But to my knowledge, there is no research yet demonstrating the value of her “3 step approach,” or at least the first two steps, identify missing microbes and introduce them. Avoiding spraying g and tilling is a research based approach to my reeding.
Over the years she has sold or endorsed various products to introduce microbes, so that part has changed over the years.
That’s probably because we DO have tons of science showing that “brute force methods” of trying to introduce microbes, such as microbial teas, “hummus“ (which we now know is just regular compost with less total nutrient) or other specialty compost products, don’t work as well as just creating good microbial habitat.
So things that are research-based approaches for creating diverse healthy microbiomes, with tons of research, are: deep, diverse mulches, no dig, regulating soil moisture, no spraying of biocides, Polyculture interplantings, contiguous healthy ecosystems like forests, hedgerows and especially wetlands. In the tropics, biochar is an intensive method that deserves special mention. Just adding regular compost (even just slow composted manure) is less effective than these methods. But proven more effective than adding designer microbial inoculations. Much of this research has been posted in the research based permaculture group.

The attached document includes a bunch of methods that are proven to increase soil carbon and microbial diversity, and even maintain or increase nitrogen without adding it. enough Polyculture is now proven in a few studies to increase soil N even without n fixers. 4 plus inches of organic mulches may provide all the N we need, and improve biodiversity and carbon, whether we know what microbes are or not.
So, my main critique is based as usual on my laziness and the Pareto curve, 80/20 principle. A forest or wetland will have a diverse, healthy microflora without taking the time to ever microscope it.
And we really still can’t beat the yields that French Intensive gardeners were getting 100 years ago, using a system that involved deep mulching with composted stable bedding, minimal tilling, dense Polyculture interplantings, and minimal spraying into diverse healthy ecosystems. They didn’t understand the soil food web, but they were using research based approaches that we know now create a healthy soil food web.

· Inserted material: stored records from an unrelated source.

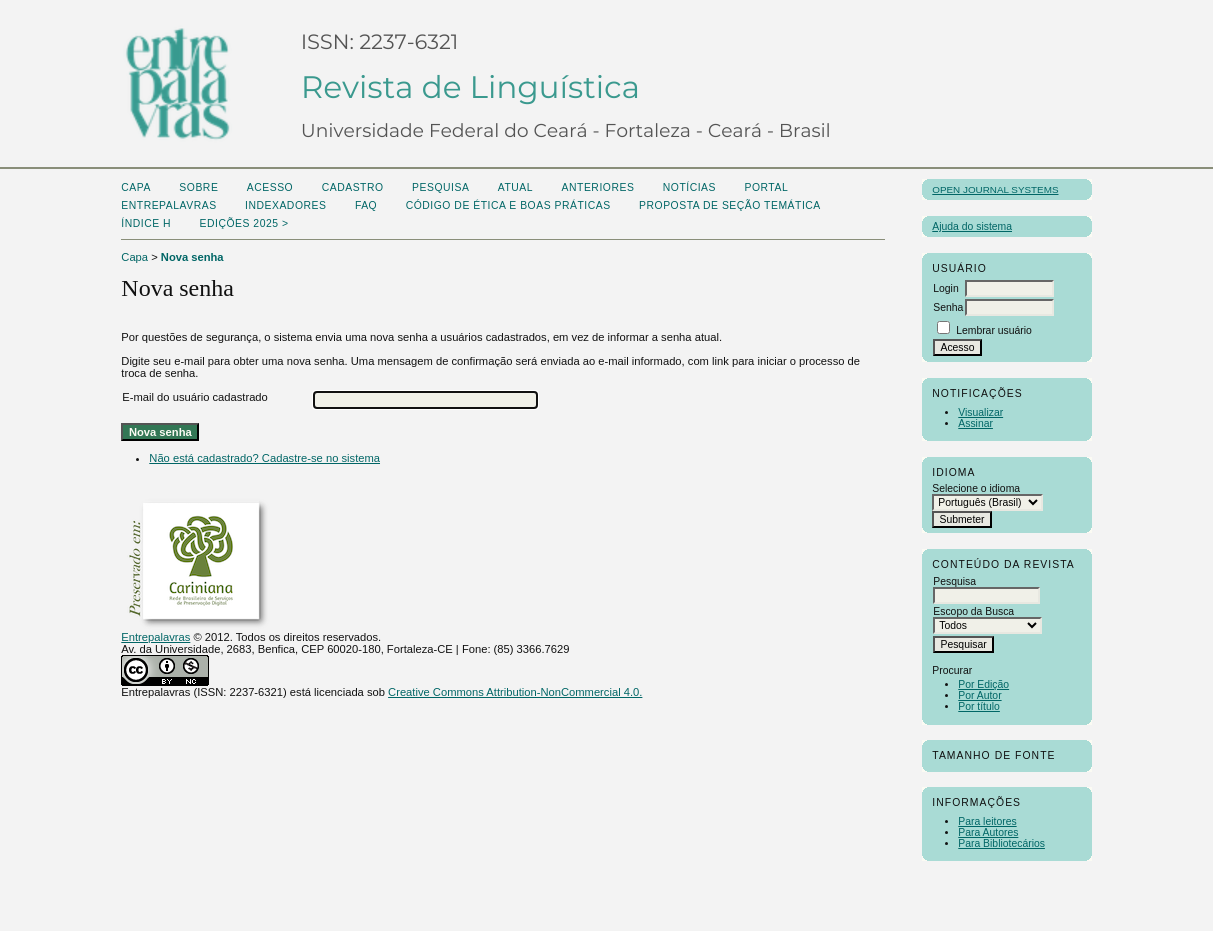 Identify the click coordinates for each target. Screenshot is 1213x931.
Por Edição (983, 684)
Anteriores (598, 187)
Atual (515, 187)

When it comes to sustainable closed loop yields, many indigenous systems using techniques above are still unmatched today in terms of NET yield at low time costs and all a microscope would do is add another time and information intensive task with little potential return. Asian farmers using humanure integrated animals and flood fertigation did as good a job as we do of accomplishing sustainable yields with no microscopes.

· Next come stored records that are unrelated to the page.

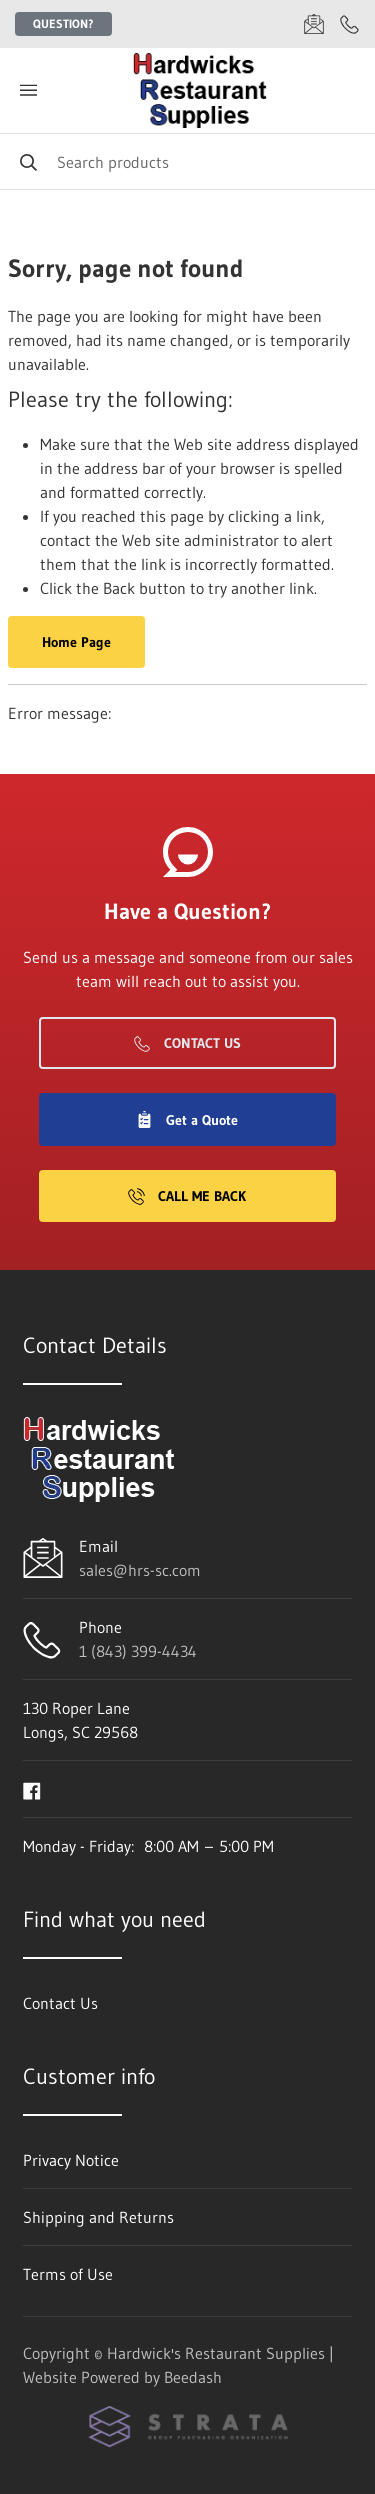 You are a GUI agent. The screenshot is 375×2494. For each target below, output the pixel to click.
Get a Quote (187, 1120)
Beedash (193, 2377)
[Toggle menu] (28, 90)
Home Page (76, 642)
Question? (63, 23)
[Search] (187, 161)
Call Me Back (187, 1196)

I do think soil succession research is useful and I could infer that there is research that demonstrates its value, but there is no direct research yet that has proven it cost effective. And again, we don’t need a microscope to match plants to their ecosystems, just plant forest plants in forest conditions and prairie plants on prairie.

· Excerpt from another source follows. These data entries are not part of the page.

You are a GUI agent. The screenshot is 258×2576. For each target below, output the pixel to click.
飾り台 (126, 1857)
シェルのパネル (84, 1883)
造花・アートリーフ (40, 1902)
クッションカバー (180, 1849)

But I am grateful to the scientists for showing us WHY that works!
There is still a lot to be figured out in applying soil biodiversity knowledge to regenerative agriculture on a broad scale, and to my liking, no one has quite figured out replicable systems that work with modern equipment, maintain ecosystem health, sequester net carbon, don’t run on exploited labor and produce similar yields to conventional Ag. So maybe that research is on the way and will change my mind.
Until then, I don’t believe using a microscope or paying for special soil food web tests will increase the already high yields at super low time and input costs that I get from using the research based methods I mention above, and I haven’t seen research to make me think my students will really benefit from that time consuming work, either.